2 131-142 Church Street: Capuchin Franciscan friary and Fr Mathew Hall Named after Fr Theobald Mathew (1790-1861), who preached against alcohol abuse throughout Ireland and the US. Cmdt Daly chose this area for the headquarters of his 1st Battalion. Daly’s troops engaged the British in a haphazard and widespread battle, and the area they were to hold presented many tactical problems to them as defenders, as well as to the attacking British.

The friars who attended those executed in Kilmainham Gaol lived here. Fr Columbus Murphy wrote a diary, later published, recording his experiences. The day after the surrender of the Four Courts garrison on April 29th, there was still confusion in North King Street and in other locations about whether this was a truce or a complete surrender. To clarify the situation Fr Columbus went to the Four Courts in an effort to retrieve Pearse’s note that had led to the surrender and went to see Pearse at Arbour Hill detention barracks, to ask him to rewrite the surrender note.

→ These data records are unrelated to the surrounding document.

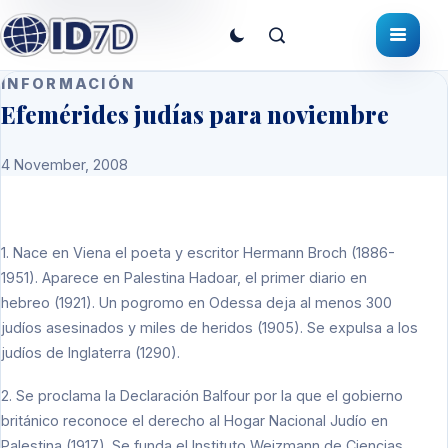
INFORMACIÓN
Efemérides judías para noviembre
4 November, 2008
1. Nace en Viena el poeta y escritor Hermann Broch (1886-
1951). Aparece en Palestina Hadoar, el primer diario en
hebreo (1921). Un pogromo en Odessa deja al menos 300
judíos asesinados y miles de heridos (1905). Se expulsa a los
judíos de Inglaterra (1290).
2. Se proclama la Declaración Balfour por la que el gobierno
británico reconoce el derecho al Hogar Nacional Judío en
Palestina (1917). Se funda el Instituto Weizmann de Ciencias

Pearse was seated in his cell with his head bowed and sunk deep into his arms, resting on a little table. He looked sad, forlorn and exhausted. Disturbed by the opening of the cell door, he slowly raised his head. He had the vacant, dazed look of someone waking from sleep. Then, recognising the Capuchin habit, he got up quickly, stretched out his hand and said: “Oh, father, the loss of life, the destruction! But, please God, it won’t be in vain.” Fr Columbus explained why he had come and asked Pearse to rewrite the surrender order. Pearse agreed, saying that his one wish was to prevent further loss of life and property.

3 4 Brunswick Street North: North Dublin Union A poorhouse north of the Four Courts, it was occupied by Ned Daly’s men of the 1st Battalion. Next door was the Convent of St John of the Sisters of St Vincent de Paul. The nuns supported the Volunteers, prayed with them and pleaded with God for their safe return. Daly’s men knew the sisters by name: Srs Brigid, Agnes, Patrick, Monica and Louise. Volunteer snipers operated briefly from its rooftops but left after protests that they were endangering the inmates’ lives. Residents of the area, particularly from North King Street, progressively evacuated their homes and fled for safety to the Union, which held about 400 refugees by the week’s end.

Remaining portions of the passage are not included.